To follow along, you’ll want a working RStudio project.

Create a new RStudio project
Go to File → New Project → New Directory → New Project. Give it a name (something like spatial-analysis) and choose where to save it.
Download the data/ folder
The datasets used in the examples are bundled into a single data.zip. Download it and unzip it inside your project directory.

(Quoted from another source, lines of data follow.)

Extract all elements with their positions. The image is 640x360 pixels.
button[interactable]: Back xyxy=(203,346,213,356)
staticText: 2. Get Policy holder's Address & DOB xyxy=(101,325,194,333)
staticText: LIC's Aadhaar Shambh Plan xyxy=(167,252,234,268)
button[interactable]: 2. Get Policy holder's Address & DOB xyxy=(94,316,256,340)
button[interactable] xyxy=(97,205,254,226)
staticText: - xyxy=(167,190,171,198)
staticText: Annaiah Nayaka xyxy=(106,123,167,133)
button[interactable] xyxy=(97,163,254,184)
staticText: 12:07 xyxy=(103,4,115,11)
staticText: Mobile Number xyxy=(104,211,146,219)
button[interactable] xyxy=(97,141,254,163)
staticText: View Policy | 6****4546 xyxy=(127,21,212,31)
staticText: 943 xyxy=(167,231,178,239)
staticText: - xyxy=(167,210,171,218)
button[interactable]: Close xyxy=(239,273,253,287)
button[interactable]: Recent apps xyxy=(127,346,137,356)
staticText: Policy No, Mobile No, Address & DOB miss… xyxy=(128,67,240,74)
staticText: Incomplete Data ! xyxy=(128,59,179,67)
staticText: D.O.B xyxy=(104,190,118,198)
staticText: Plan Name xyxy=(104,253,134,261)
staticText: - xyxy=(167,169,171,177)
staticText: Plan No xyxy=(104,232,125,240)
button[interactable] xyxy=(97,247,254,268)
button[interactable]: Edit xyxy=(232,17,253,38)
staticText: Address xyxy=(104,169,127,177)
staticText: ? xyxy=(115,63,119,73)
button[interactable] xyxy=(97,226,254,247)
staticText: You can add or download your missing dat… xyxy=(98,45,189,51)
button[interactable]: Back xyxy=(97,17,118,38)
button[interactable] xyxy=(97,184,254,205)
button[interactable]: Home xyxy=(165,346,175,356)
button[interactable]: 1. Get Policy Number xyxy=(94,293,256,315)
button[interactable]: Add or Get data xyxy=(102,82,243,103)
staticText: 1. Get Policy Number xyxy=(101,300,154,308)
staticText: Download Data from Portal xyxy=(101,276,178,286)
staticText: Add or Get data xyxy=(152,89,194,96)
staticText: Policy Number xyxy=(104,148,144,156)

You can download the data directly:
```
https://spatial.andybunn.org/data.zip
```
Once it’s unzipped, your folder structure should look something like this:
```
spatial-analysis/
├── data/
│   ├── birdDiv.csv
│   ├── californiaOzonePoints.csv
│   └── ...
└── spatial-analysis.Rproj
```
Use relative paths in your code
Use paths like "data/birdRichnessMexico.rds" rather than full file paths. This keeps the code portable. It will run on any machine without modification.
Code
birdRichness <- readRDS("data/birdRichnessMexico.rds")
Save your .R, .qmd or .Rmd files in the project root
Keep your working files in the project’s root directory. Quarto (.qmd) and R Markdown (.Rmd) are close cousins. The syntax is nearly identical and either will work fine here. After working through the point pattern chapter, your structure might look like this:
```
spatial-analysis/
├── data/
│   ├── birdDiv.csv
│   ├── californiaOzonePoints.csv
│   └── ...
├── pointPatternWork.qmd
└── spatial-analysis.Rproj
```

The Final Frontier

You are going to learn to see the world spatially. By the end you will be able to look at a dataset, ask where things are happening and why, and have tools to answer those questions.

The people who do this work well are not necessarily the ones who find it easiest. They’re the ones who run the code when it breaks, read the error messages, ask questions, and keep going. That’s the whole secret.

You’ve got R running and the data on your machine. Time to use it.